In the past, the CFPB said servicers have kept borrowers paying more than required.
It encouraged borrowers to submit complaints if they notice issues with their repayment.

Student-loan repayment is starting back up again, and a federal watchdog wants borrowers to keep an eye on potentially misleading behavior.

On Tuesday, the Consumer Financial Protection Bureau released a blog post outlining what protections and options borrowers have as payments resume. Last week, interest began accruing on federal borrowers’ balances after an over three-year pause, and payments are becoming due in October. The transition back into repayment is bringing confusion and challenges to some borrowers.

The CFPB wrote in its blog that “restarting student loan payments is a serious shift in their financial circumstances, especially as many of those borrowers will be making payments for the first time since graduating.” It said that borrowers risk falling behind on payments due to the extra monthly expense, and while there are options for borrowers to reduce or eliminate their payments, past behavior from student-loan companies has made doing so difficult.

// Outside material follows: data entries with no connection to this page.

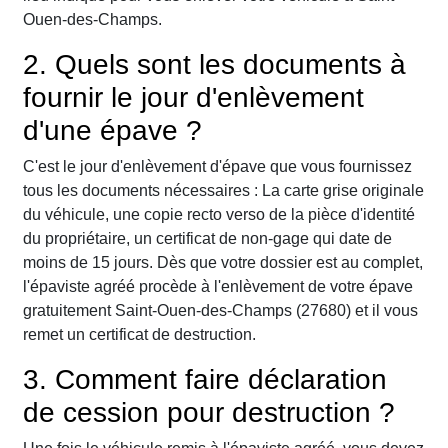
Ouen-des-Champs.
2. Quels sont les documents à
fournir le jour d'enlèvement
d'une épave ?
C'est le jour d'enlèvement d'épave que vous fournissez
tous les documents nécessaires : La carte grise originale
du véhicule, une copie recto verso de la pièce d'identité
du propriétaire, un certificat de non-gage qui date de
moins de 15 jours. Dès que votre dossier est au complet,
l'épaviste agréé procède à l'enlèvement de votre épave
gratuitement Saint-Ouen-des-Champs (27680) et il vous
remet un certificat de destruction.
3. Comment faire déclaration
de cession pour destruction ?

“Unfortunately, the CFPB has found in the past that some student loan servicers have made it harder for borrowers to access lower payments and loan cancellation programs,” the blog said. “Our complaint monitoring, enforcement and supervision efforts have uncovered red tape, errors, delays, and even illegal practices that left borrowers paying more than they should.”

The CFPB noted that as payments start back up again, it will be “looking closely” at loan servicers’ practices, and it encouraged borrowers to submit complaints to the CFPB to ensure all companies are following the follow. 

The agency has long been looking into potentially misleading behavior that has put student-loan borrowers at risk. In March, for example, the CFPB found that some student-loan companies continued to collect on debt that was discharged via bankruptcy, forcing consumers to pay on debt they no longer owed. “The student loan servicing industry should ensure that their collection practices are compliant with the law,” CFPB Director Rohit Chopra said at the time, requiring the companies to return the illegally collected payments.

The CFPB on Tuesday also recommended that borrowers look into lowering their payments through President Joe Biden’s new SAVE income-driven repayment plan, and the agency also reminded borrowers of th 12-month “on-ramp period starting in October during which missed payments will not be reported to credit agencies. However, that on-ramp “should not be used by servicers to delay assisting borrowers with their loans,” the CFPB said. 

As Insider previously reported, the transition back into repayment will be a significant challenge for borrowers, the Education Department, and student-loan servicers. Carolyn Fast, a senior fellow at The Century Foundation who focuses on higher-education policy, told Insider that “there’s a lot of confusion and questions that borrowers have about what their obligations and options are right now. Many are worried that it could be a perfect storm of bureaucratic obstacles for borrowers.”

Still, the Education Department said it remains committed to ensuring borrowers are receiving the best information from their servicers on their options for repayment. In a Tuesday press release, the department said it has “been in direct touch with 43 million borrowers and will continue to coordinate with servicers and outside partners to provide additional high-quality communications with specific, actionable information directly to borrowers to make sure every borrower has the information they need to make the best repayment decision for themselves.”